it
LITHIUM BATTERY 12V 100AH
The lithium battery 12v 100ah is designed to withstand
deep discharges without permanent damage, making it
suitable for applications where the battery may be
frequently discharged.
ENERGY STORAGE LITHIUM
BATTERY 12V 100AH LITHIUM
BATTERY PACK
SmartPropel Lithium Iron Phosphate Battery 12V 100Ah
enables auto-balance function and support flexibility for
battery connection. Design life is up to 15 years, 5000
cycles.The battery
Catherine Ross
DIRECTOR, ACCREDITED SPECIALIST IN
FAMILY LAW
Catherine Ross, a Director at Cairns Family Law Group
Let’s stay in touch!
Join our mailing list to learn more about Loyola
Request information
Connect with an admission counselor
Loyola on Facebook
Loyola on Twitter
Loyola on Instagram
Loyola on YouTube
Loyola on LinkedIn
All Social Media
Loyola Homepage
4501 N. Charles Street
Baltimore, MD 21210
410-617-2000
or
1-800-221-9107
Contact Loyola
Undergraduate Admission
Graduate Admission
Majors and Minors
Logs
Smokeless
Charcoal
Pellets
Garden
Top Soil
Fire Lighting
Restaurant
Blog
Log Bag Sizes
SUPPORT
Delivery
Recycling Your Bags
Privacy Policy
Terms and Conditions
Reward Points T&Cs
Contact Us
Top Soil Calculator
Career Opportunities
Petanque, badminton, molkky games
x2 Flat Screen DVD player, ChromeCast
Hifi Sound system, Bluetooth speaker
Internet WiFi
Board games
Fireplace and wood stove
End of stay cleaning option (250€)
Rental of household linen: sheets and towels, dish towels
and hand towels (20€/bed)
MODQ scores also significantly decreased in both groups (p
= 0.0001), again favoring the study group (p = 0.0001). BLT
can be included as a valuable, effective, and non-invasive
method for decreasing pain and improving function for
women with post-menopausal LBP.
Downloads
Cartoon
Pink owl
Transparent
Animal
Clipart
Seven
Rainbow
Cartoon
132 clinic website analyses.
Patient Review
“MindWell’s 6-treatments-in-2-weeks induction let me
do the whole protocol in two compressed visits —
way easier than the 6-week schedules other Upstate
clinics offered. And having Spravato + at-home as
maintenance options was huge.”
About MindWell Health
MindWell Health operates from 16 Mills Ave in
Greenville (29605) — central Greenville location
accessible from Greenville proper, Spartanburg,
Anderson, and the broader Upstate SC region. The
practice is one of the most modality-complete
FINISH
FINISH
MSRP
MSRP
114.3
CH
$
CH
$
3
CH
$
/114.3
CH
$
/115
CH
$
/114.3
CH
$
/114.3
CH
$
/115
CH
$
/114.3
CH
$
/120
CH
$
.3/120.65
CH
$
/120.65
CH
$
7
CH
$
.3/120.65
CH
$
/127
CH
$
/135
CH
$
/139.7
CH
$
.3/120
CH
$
+-------+
What to produce
Please give an exact restatement of only the lines from the beginning of the material above to the line with "Loyola on Twitter", inclusive.

Exercise answer
it
LITHIUM BATTERY 12V 100AH
The lithium battery 12v 100ah is designed to withstand
deep discharges without permanent damage, making it
suitable for applications where the battery may be
frequently discharged.
ENERGY STORAGE LITHIUM
BATTERY 12V 100AH LITHIUM
BATTERY PACK
SmartPropel Lithium Iron Phosphate Battery 12V 100Ah
enables auto-balance function and support flexibility for
battery connection. Design life is up to 15 years, 5000
cycles.The battery
Catherine Ross
DIRECTOR, ACCREDITED SPECIALIST IN
FAMILY LAW
Catherine Ross, a Director at Cairns Family Law Group
Let’s stay in touch!
Join our mailing list to learn more about Loyola
Request information
Connect with an admission counselor
Loyola on Facebook
Loyola on Twitter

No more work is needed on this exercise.